Assigned task: Begin with the line below holding "stephencleoburyteam@gmail.com" and go on through the line holding "simulating unique concurrent", duplicating each line exactly and leaving out pictures.

Entries supplied START

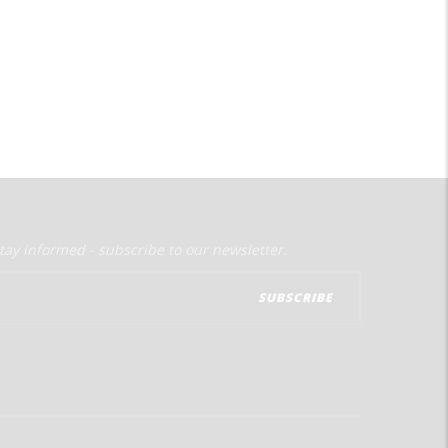
tay informed - subscribe to our newsletter.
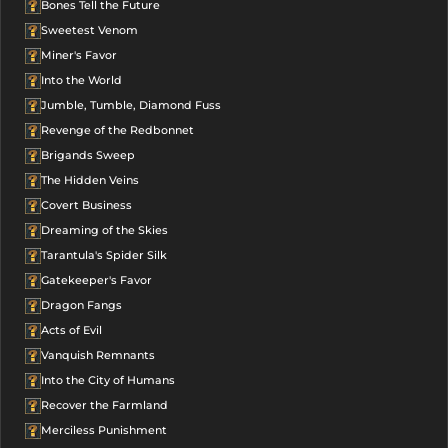
Bones Tell the Future
Sweetest Venom
Miner's Favor
Into the World
Jumble, Tumble, Diamond Fuss
Revenge of the Redbonnet
Brigands Sweep
The Hidden Veins
Covert Business
Dreaming of the Skies
Tarantula's Spider Silk
Gatekeeper's Favor
Dragon Fangs
Acts of Evil
Vanquish Remnants
Into the City of Humans
Recover the Farmland
Merciless Punishment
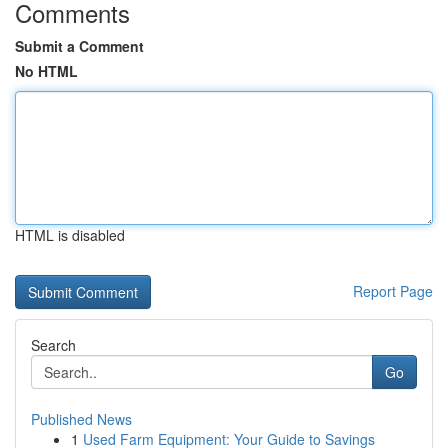
Comments
Submit a Comment
No HTML
HTML is disabled
Report Page
Search
Go
Published News
1
Used Farm Equipment: Your Guide to Savings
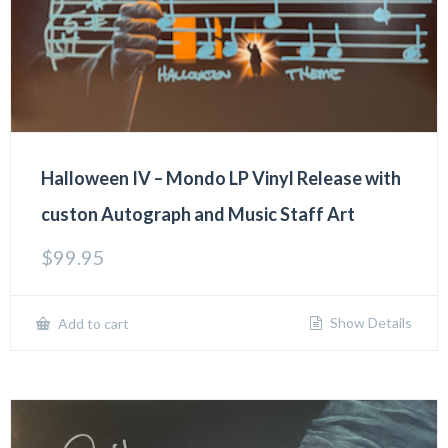
Halloween IV – Mondo LP Vinyl Release with
custon Autograph and Music Staff Art
$
99.95
Show Details
Add to cart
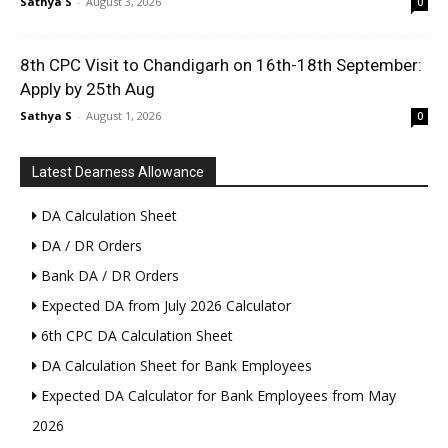
Sathya S
-
August 3, 2026
0
8th CPC Visit to Chandigarh on 16th-18th September:
Apply by 25th Aug
Sathya S
-
August 1, 2026
0
Latest Dearness Allowance
DA Calculation Sheet
DA / DR Orders
Bank DA / DR Orders
Expected DA from July 2026 Calculator
6th CPC DA Calculation Sheet
DA Calculation Sheet for Bank Employees
Expected DA Calculator for Bank Employees from May
2026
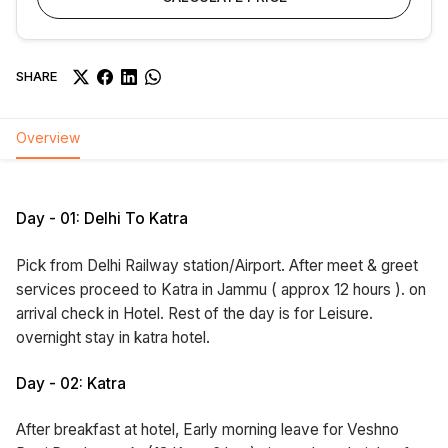
SHARE
Overview
Day - 01: Delhi To Katra
Pick from Delhi Railway station/Airport. After meet & greet
services proceed to Katra in Jammu ( approx 12 hours ). on
arrival check in Hotel. Rest of the day is for Leisure.
overnight stay in katra hotel.
Day - 02: Katra
After breakfast at hotel, Early morning leave for Veshno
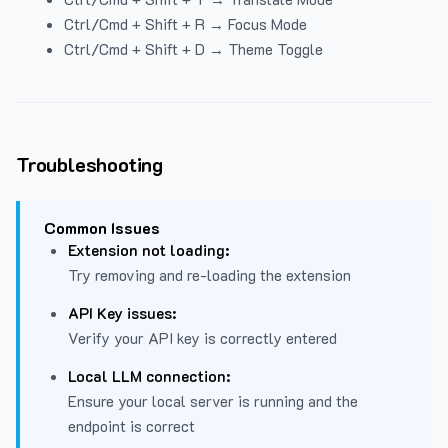
Ctrl/Cmd + Shift + R → Focus Mode
Ctrl/Cmd + Shift + D → Theme Toggle
Troubleshooting
Common Issues
Extension not loading:
Try removing and re-loading the extension
API Key issues:
Verify your API key is correctly entered
Local LLM connection:
Ensure your local server is running and the
endpoint is correct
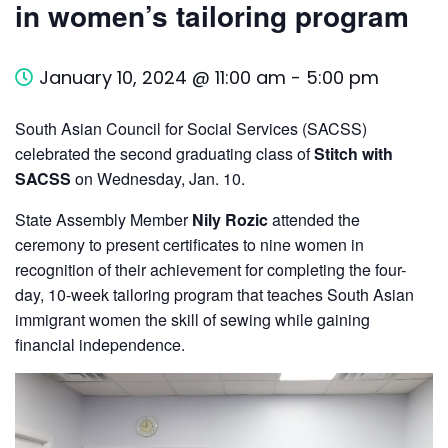
in women’s tailoring program
January 10, 2024 @ 11:00 am
-
5:00 pm
South Asian Council for Social Services (SACSS)
celebrated the second graduating class of
Stitch with
SACSS
on Wednesday, Jan. 10.
State Assembly Member
Nily Rozic
attended the
ceremony to present certificates to nine women in
recognition of their achievement for completing the four-
day, 10-week tailoring program that teaches South Asian
immigrant women the skill of sewing while gaining
financial independence.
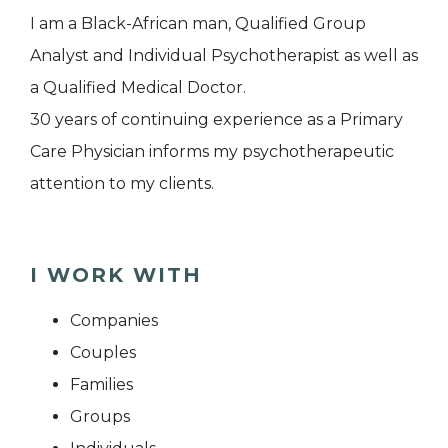
I am a Black-African man, Qualified Group
Analyst and Individual Psychotherapist as well as
a Qualified Medical Doctor.
30 years of continuing experience as a Primary
Care Physician informs my psychotherapeutic
attention to my clients.
I WORK WITH
Companies
Couples
Families
Groups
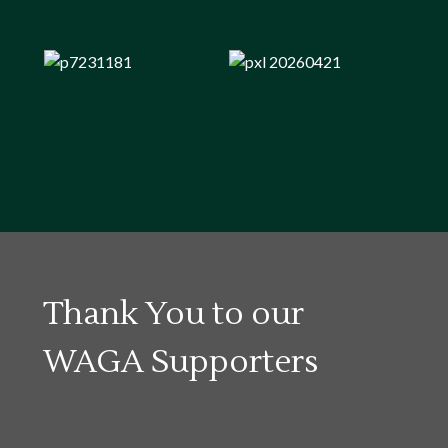
Thank You to our
WAGA Supporters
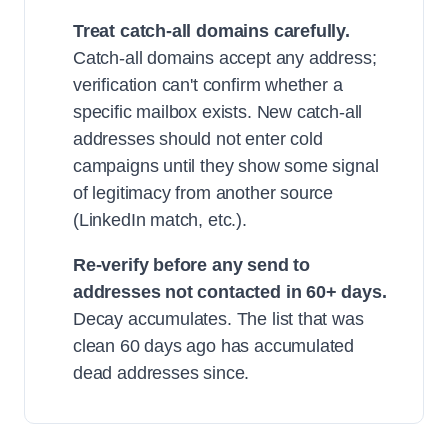
Treat catch-all domains carefully.
Catch-all domains accept any address;
verification can't confirm whether a
specific mailbox exists. New catch-all
addresses should not enter cold
campaigns until they show some signal
of legitimacy from another source
(LinkedIn match, etc.).
Re-verify before any send to
addresses not contacted in 60+ days.
Decay accumulates. The list that was
clean 60 days ago has accumulated
dead addresses since.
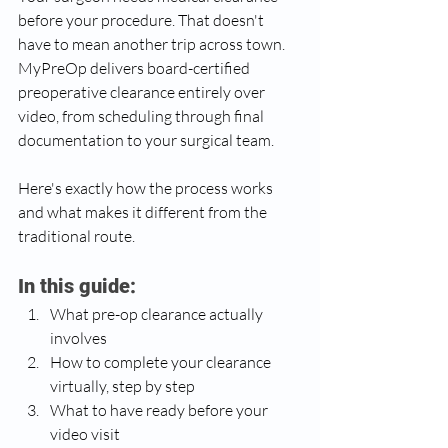
before your procedure. That doesn't 
have to mean another trip across town. 
MyPreOp delivers board-certified 
preoperative clearance entirely over 
video, from scheduling through final 
documentation to your surgical team.
Here's exactly how the process works 
and what makes it different from the 
traditional route.
In this guide:
What pre-op clearance actually 
involves
How to complete your clearance 
virtually, step by step
What to have ready before your 
video visit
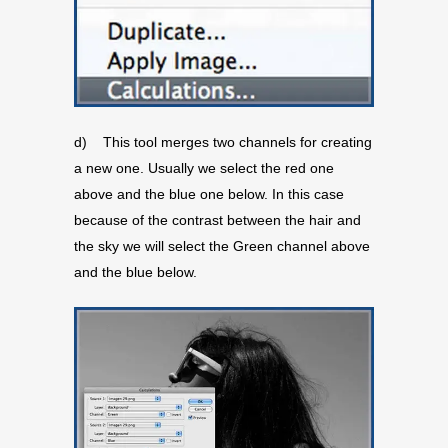
d) This tool merges two channels for creating
a new one. Usually we select the red one
above and the blue one below. In this case
because of the contrast between the hair and
the sky we will select the Green channel above
and the blue below.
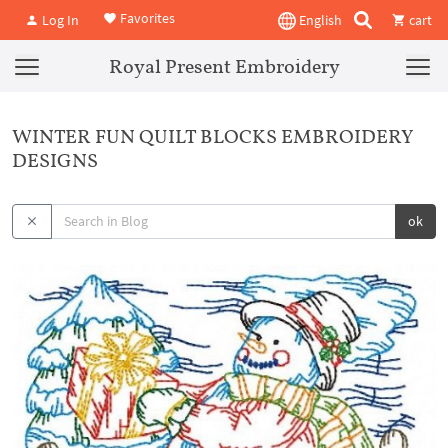
Favorites
Log In
English
cart
Royal Present Embroidery
WINTER FUN QUILT BLOCKS EMBROIDERY
DESIGNS
ok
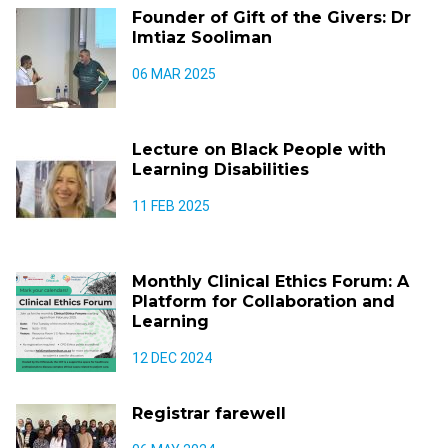
Founder of Gift of the Givers: Dr
Imtiaz Sooliman
06 MAR 2025
Lecture on Black People with
Learning Disabilities
11 FEB 2025
Monthly Clinical Ethics Forum: A
Platform for Collaboration and
Learning
12 DEC 2024
Registrar farewell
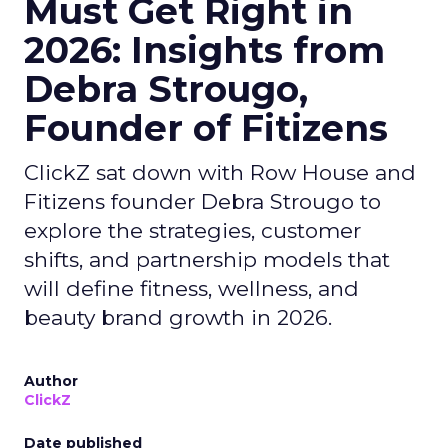
Must Get Right in
2026: Insights from
Debra Strougo,
Founder of Fitizens
ClickZ sat down with Row House and
Fitizens founder Debra Strougo to
explore the strategies, customer
shifts, and partnership models that
will define fitness, wellness, and
beauty brand growth in 2026.
Author
ClickZ
Date published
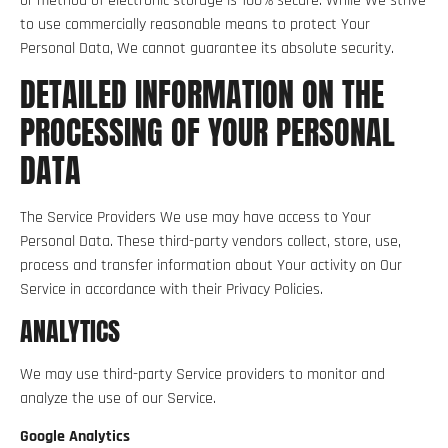
or method of electronic storage is 100% secure. While We strive
to use commercially reasonable means to protect Your
Personal Data, We cannot guarantee its absolute security.
DETAILED INFORMATION ON THE
PROCESSING OF YOUR PERSONAL
DATA
The Service Providers We use may have access to Your
Personal Data. These third-party vendors collect, store, use,
process and transfer information about Your activity on Our
Service in accordance with their Privacy Policies.
ANALYTICS
We may use third-party Service providers to monitor and
analyze the use of our Service.
Google Analytics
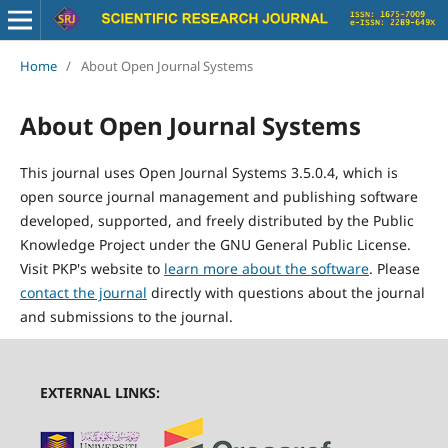
Home
/
About Open Journal Systems
About Open Journal Systems
This journal uses Open Journal Systems 3.5.0.4, which is
open source journal management and publishing software
developed, supported, and freely distributed by the Public
Knowledge Project under the GNU General Public License.
Visit PKP's website to
learn more about the software
. Please
contact the journal
directly with questions about the journal
and submissions to the journal.
EXTERNAL LINKS:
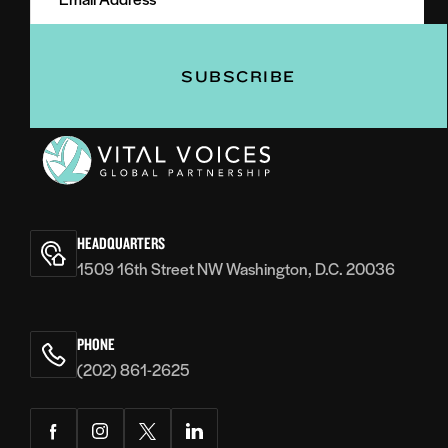
(Required)
(Required)
Vital
Voices
HEADQUARTERS
1509 16th Street NW Washington, D.C. 20036
PHONE
(202) 861-2625
Facebook
Instagram
Twitter
LinkedIn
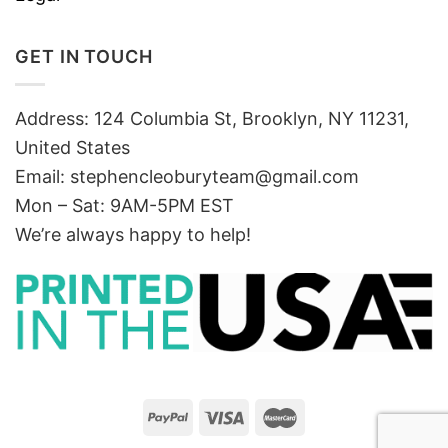
GET IN TOUCH
Address: 124 Columbia St, Brooklyn, NY 11231,
United States
Email:
stephencleoburyteam@gmail.com
Mon – Sat: 9AM-5PM EST
We’re always happy to help!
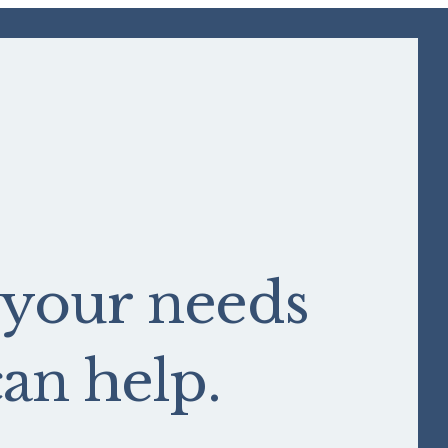
 your needs
n help.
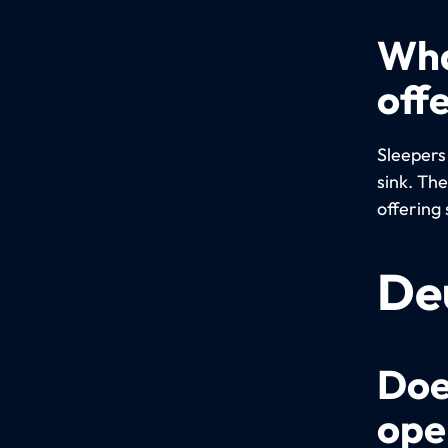
Wha
off
Sleepers
sink. Th
offering 
De
Doe
ope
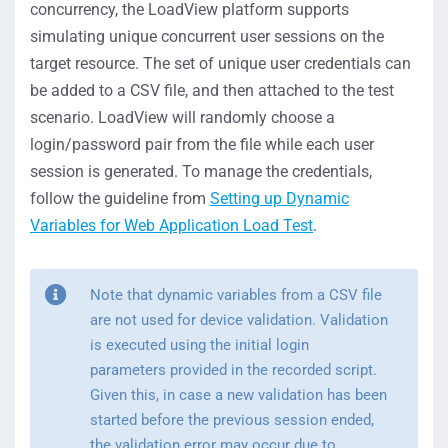
concurrency, the LoadView platform supports
simulating unique concurrent user sessions on the
target resource. The set of unique user credentials can
be added to a CSV file, and then attached to the test
scenario. LoadView will randomly choose a
login/password pair from the file while each user
session is generated. To manage the credentials,
follow the guideline from
Setting up Dynamic
Variables for Web Application Load Test
.
Note that dynamic variables from a CSV file
are not used for device validation. Validation
is executed using the initial login
parameters provided in the recorded script.
Given this, in case a new validation has been
started before the previous session ended,
the validation error may occur due to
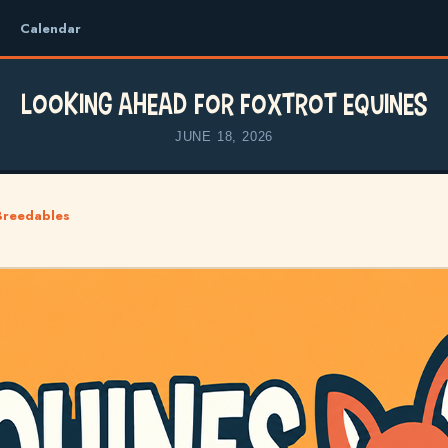
Calendar
Looking Ahead for Foxtrot Equines
JUNE 18, 2026
Breedables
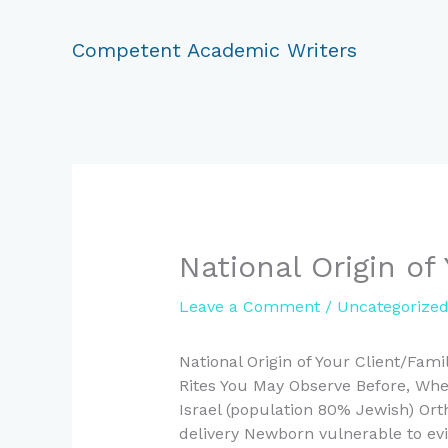
Skip
to
Competent Academic Writers
content
National Origin of
Leave a Comment
/
Uncategorize
National Origin of Your Client/Fami
Rites You May Observe Before, When
Israel (population 80% Jewish) Or
delivery Newborn vulnerable to evi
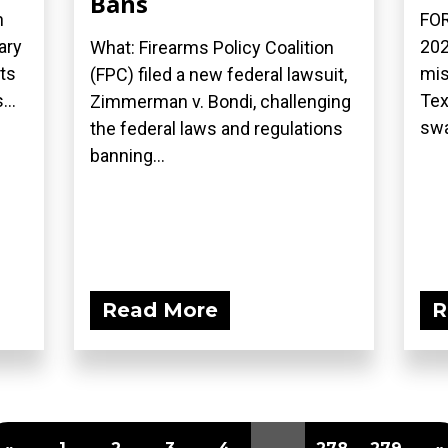
Bans
n
FOR
ary
202
What: Firearms Policy Coalition
ts
mis
(FPC) filed a new federal lawsuit,
...
Tex
Zimmerman v. Bondi, challenging
swa
the federal laws and regulations
banning...
Read More
R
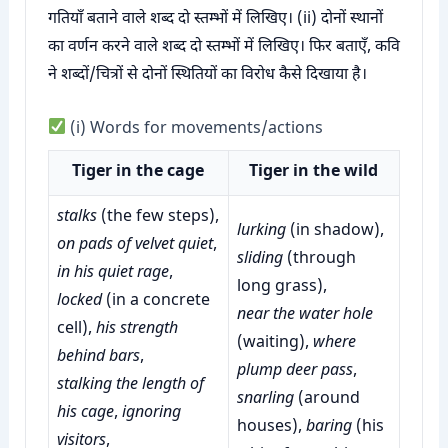
गतियाँ बताने वाले शब्द दो स्तम्भों में लिखिए। (ii) दोनों स्थानों
का वर्णन करने वाले शब्द दो स्तम्भों में लिखिए। फिर बताएँ, कवि
ने शब्दों/चित्रों से दोनों स्थितियों का विरोध कैसे दिखाया है।
(i) Words for movements/actions
Tiger in the cage
Tiger in the wild
stalks
(the few steps),
lurking
(in shadow),
on pads of velvet quiet
,
sliding
(through
in his quiet rage
,
long grass),
locked
(in a concrete
near the water hole
cell),
his strength
(waiting),
where
behind bars
,
plump deer pass
,
stalking the length of
snarling
(around
his cage
,
ignoring
houses),
baring
(his
visitors
,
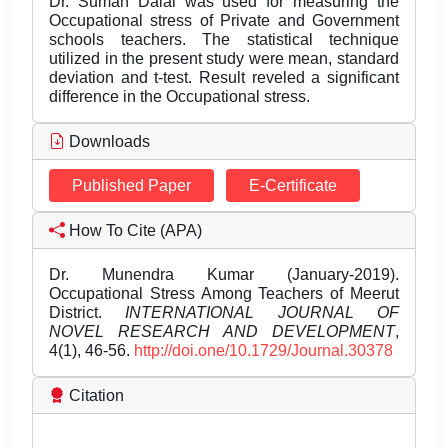
Dr. Suman Dalal was used for measuring the
Occupational stress of Private and Government
schools teachers. The statistical technique
utilized in the present study were mean, standard
deviation and t-test. Result reveled a significant
difference in the Occupational stress.
Downloads
Published Paper
E-Certificate
How To Cite (APA)
Dr. Munendra Kumar (January-2019).
Occupational Stress Among Teachers of Meerut
District.
INTERNATIONAL JOURNAL OF
NOVEL RESEARCH AND DEVELOPMENT
,
4(1), 46-56.
http://doi.one/10.1729/Journal.30378
Citation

Entries supplied END

Task answer:
stephencleoburyteam@gmail.com
Mon – Sat: 9AM-5PM EST
We’re always happy to help!
 your needs
n help.
Wha
off
Sleepers
sink. Th
offering 
De
Doe
ope
concurrency, the LoadView platform supports
simulating unique concurrent user sessions on the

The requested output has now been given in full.